(Beginning of Provided entries)

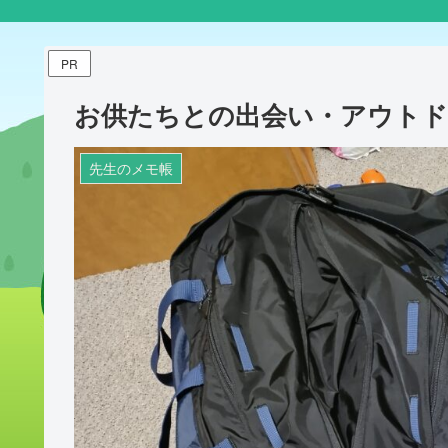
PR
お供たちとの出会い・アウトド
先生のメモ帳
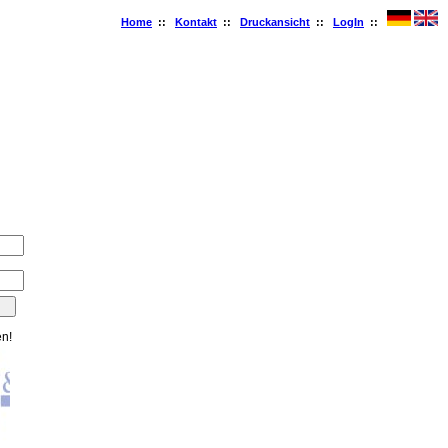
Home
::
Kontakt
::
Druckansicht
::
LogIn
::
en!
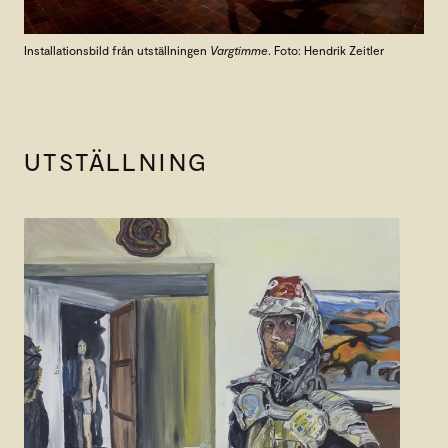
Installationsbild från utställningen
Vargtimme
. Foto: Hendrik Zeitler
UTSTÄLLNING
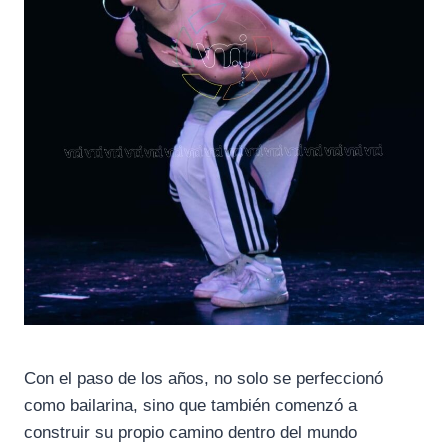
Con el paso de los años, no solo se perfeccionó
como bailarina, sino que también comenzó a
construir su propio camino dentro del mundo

(End of Provided entries)
(Beginning of Provided entries)

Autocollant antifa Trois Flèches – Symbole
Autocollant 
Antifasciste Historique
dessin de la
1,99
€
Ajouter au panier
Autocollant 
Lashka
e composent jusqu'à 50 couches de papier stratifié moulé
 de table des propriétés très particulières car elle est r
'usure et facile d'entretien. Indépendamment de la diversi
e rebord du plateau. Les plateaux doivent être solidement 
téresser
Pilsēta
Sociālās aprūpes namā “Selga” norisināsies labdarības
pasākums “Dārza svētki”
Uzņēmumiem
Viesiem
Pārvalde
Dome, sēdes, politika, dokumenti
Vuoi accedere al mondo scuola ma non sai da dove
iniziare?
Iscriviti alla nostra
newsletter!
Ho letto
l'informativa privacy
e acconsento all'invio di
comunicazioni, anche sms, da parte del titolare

(End of Provided entries)

What to produce ->
Send back exactly the lines of the listing above starting at the one with "dessin de la" and ending at the one with "e rebord du", inclusive, and no others.

Output below ->
dessin de la
1,99
€
Ajouter au panier
Autocollant 
Lashka
e composent jusqu'à 50 couches de papier stratifié moulé
 de table des propriétés très particulières car elle est r
'usure et facile d'entretien. Indépendamment de la diversi
e rebord du plateau. Les plateaux doivent être solidement 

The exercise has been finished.